The most common reason for an income protection insurance policy not paying out is because of what’s known as misrepresentation. This simply means not being accurate with the financial, health and lifestyle information you provide when you apply – particularly important in the case of income protection insurance because the basis of every claim is medical.

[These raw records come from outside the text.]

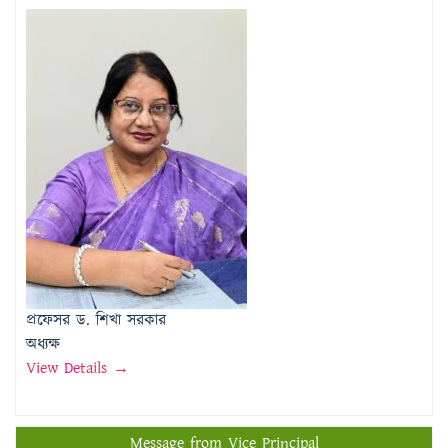
প্রফেসর ড. শিখা সরকার
অধ্যক্ষ
View Details →
Message from Vice Principal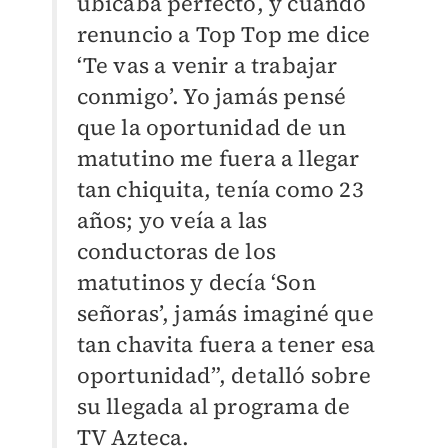
ubicaba perfecto, y cuando
renuncio a Top Top me dice
‘Te vas a venir a trabajar
conmigo’. Yo jamás pensé
que la oportunidad de un
matutino me fuera a llegar
tan chiquita, tenía como 23
años; yo veía a las
conductoras de los
matutinos y decía ‘Son
señoras’, jamás imaginé que
tan chavita fuera a tener esa
oportunidad”, detalló sobre
su llegada al programa de
TV Azteca.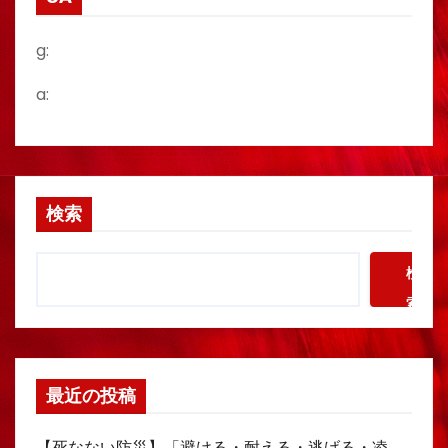
g:
a:
検索
検
索
最近の投稿
【死なない防災】「避ける・耐える・逃げる・凌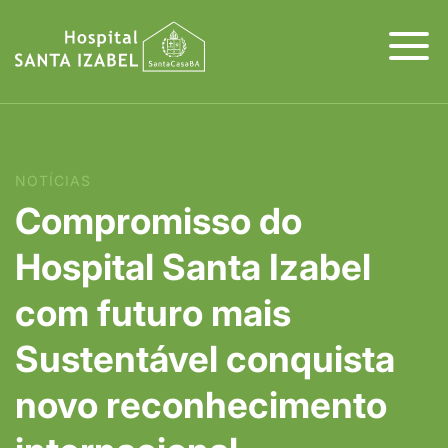
NOTÍCIAS
Compromisso do
Hospital Santa Izabel
com futuro mais
Sustentável conquista
novo reconhecimento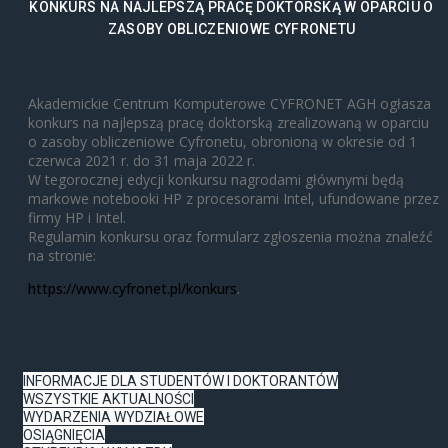
KONKURS NA NAJLEPSZĄ PRACĘ DOKTORSKĄ W OPARCIU O
ZASOBY OBLICZENIOWE CYFRONETU
Akademickie Centrum Komputerowe CYFRONET AGH ogłasza
konkurs na najlepszą pracę doktorską zrealizowaną w oparciu
o zasoby obliczeniowe Cyfronetu, obronioną w okresie od 1
czerwca 2021 r. do 31 maja 2022 r.
W tegorocznej edycji konkursu nagrodami głównymi będą
markowe notebooki HP z procesorami Intel, ufundowane przez
firmy HP i Intel.
Regulamin konkursu oraz formularz zgłoszenia można znaleźć
na stronie:
https://www.cyfronet.pl/konkurs
.
INFORMACJE DLA STUDENTÓW I DOKTORANTÓW
WSZYSTKIE AKTUALNOŚCI
WYDARZENIA WYDZIAŁOWE
OSIĄGNIĘCIA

Another thing to bear in mind with income protection is that insurers only pay out if you meet their definition of incapacity – but this is all stated in your policy, so as long you’re familiar with everything, you shouldn’t have any problems. For more info on when an income protection insurance policy does (and doesn't) pay out, read our guide.

In terms of an income protection insurance policy not paying out because your insurer has become insolvent, you don’t need to worry. All insurers are covered by the FSCS (Financial Services Compensation Scheme), so you’re protected in that sense too.


Which income protection insurer is right for you?

Choosing which policy and insurer to go for when buying income protection takes time. There's lots to consider and compare. But protecting yourself financially in case of illness should never be about guesswork.

This is why we created Anorak. We're an independent online broker for income protection, which means we're here to help you make truly informed decisions when buying cover. We provide regulated advice and help you choose which insurer to go for based on your unique circumstances – so you have peace of mind you're choosing the right one (especially if the most suitable insurer for you is actually one you haven't used before).

Use Anorak's online tool or talk to one of our advisers over the phone to get:

  • Free advice about your income protection needs
  • Helping choose the right policy and insurer
  • Peace of mind that you're making informed decisions
Which income protection insurer is best for you? Let's work it out, starting with your age:
18-24
25-34
35-44
45+
Is it worth getting income protection insurance?
Being too sick to work can have big, long-lasting financial consequences. Income protection is worth it if you value peace of mind that long-term illness won’t damage your finances, and if the risk of not being covered is simply too great in your circumstances.
What is the average cost of income protection insurance?
The cost of income protection is highly variable depending who is buying the cover and what cover they are buying, so it’s tricky to give a reliable average. Things which affect the price include your profile (age, health, lifestyle) and many factors around the cover itself (type, term, amount, waiting period). See our guide to how much income protection costs for some typical prices.
What doesn't income protection cover?
Income protection doesn’t cover any loss of income that isn’t health-related – like redundancy or unemployment. As standard, policies cover you if you can’t work for any medical reason, though there might be an exclusion placed on your policy depending on what you disclose about your health when you take out the policy.
How can I reduce my income protection premium?
Two key ways to reduce the price of income protection premiums is by choosing a longer waiting period and opting for short-term cover instead of full-term (or long-term).

All income protection policies come with a waiting period, which is how long you wait between becoming too ill work and starting to receive your monthly income protection benefit. You can typically choose 1, 4, 8, 13, 26, or 52 weeks. The longer your waiting period, the cheaper your monthly premiums.

Your cover can also be short-term or full-term. The difference between the two is in the maximum time they’d pay out per claim. A full-term policy pays out for as long as you need, whereas a short-term policy has a maximum payment cap – usually of 1, 2 or 5 years. Short-term cover is cheaper than full-term cover.
How much should you spend on income protection?
When taking out income protection, making sure your monthly premiums are affordable is key, but so is making sure the cover you buy is adequate. There’s no point paying for insufficient cover that wouldn’t support you in the way you need it to if you needed to claim. There are several settings you can tweak when choosing cover to ensure both adequate cover and affordable premiums.